[[ Information shown open ]]

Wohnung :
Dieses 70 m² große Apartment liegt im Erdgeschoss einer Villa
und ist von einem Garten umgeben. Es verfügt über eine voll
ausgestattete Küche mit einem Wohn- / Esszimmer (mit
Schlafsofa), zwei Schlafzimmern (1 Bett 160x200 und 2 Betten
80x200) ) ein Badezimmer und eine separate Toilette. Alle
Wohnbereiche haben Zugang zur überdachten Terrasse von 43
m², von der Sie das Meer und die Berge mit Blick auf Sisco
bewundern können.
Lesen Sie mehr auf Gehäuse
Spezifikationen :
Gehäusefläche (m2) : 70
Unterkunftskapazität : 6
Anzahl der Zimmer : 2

[[ Information shown closed ]]
[[ Information shown open ]]

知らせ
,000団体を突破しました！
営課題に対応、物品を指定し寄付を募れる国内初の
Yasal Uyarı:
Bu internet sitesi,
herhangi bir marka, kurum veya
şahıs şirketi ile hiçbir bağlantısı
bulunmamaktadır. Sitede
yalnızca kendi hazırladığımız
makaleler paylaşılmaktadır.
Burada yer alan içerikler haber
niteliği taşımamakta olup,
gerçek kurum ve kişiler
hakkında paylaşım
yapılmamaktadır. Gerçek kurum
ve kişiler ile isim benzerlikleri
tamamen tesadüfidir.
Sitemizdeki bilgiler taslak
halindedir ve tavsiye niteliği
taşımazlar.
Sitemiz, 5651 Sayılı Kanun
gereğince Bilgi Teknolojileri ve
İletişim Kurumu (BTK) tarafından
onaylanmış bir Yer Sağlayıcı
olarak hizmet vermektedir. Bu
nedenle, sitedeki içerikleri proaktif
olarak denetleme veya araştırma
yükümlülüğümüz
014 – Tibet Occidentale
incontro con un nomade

[[ Information shown closed ]]
[[ Information shown open ]]

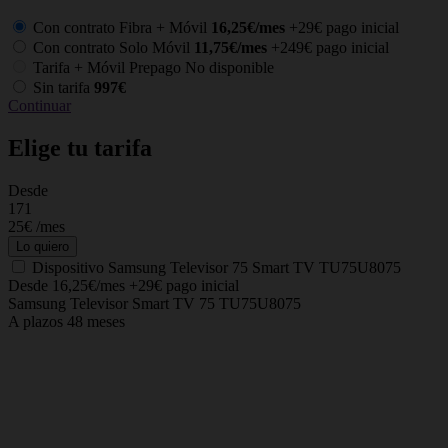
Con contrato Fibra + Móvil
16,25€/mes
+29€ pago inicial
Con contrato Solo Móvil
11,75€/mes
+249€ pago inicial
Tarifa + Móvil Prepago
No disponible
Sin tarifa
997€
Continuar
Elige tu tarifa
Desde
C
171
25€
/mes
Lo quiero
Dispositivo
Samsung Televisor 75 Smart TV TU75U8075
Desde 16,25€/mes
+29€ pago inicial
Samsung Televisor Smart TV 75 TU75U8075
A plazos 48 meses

[[ Information shown closed ]]

An exact copy of the lines above, from the one containing "gerçek kurum ve kişiler" through the one containing "Sitemiz, 5651 Sayılı Kanun", is the whole of the answer.

#### [Worked solution]
gerçek kurum ve kişiler
hakkında paylaşım
yapılmamaktadır. Gerçek kurum
ve kişiler ile isim benzerlikleri
tamamen tesadüfidir.
Sitemizdeki bilgiler taslak
halindedir ve tavsiye niteliği
taşımazlar.
Sitemiz, 5651 Sayılı Kanun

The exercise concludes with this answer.